## ACTIVITY
Using the listing below, copy every line that mentions "poco".

## TASK MATERIAL
----
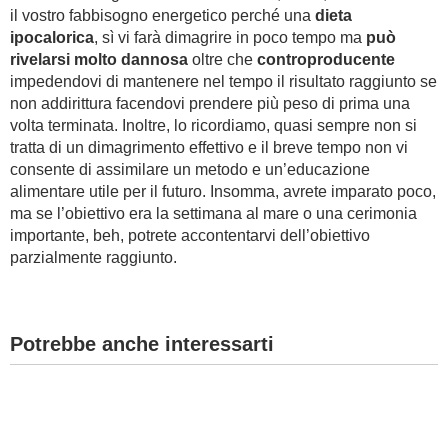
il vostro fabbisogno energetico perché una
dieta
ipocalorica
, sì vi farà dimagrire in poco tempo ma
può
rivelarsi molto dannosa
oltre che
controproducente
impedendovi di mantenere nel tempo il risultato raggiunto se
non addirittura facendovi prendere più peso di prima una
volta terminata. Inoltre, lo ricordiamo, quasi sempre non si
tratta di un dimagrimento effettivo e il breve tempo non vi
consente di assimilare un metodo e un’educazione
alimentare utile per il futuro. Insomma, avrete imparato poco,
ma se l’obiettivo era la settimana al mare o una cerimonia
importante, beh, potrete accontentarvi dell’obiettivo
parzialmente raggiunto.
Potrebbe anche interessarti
----
## WORKED SOLUTION
, sì vi farà dimagrire in poco tempo ma
alimentare utile per il futuro. Insomma, avrete imparato poco,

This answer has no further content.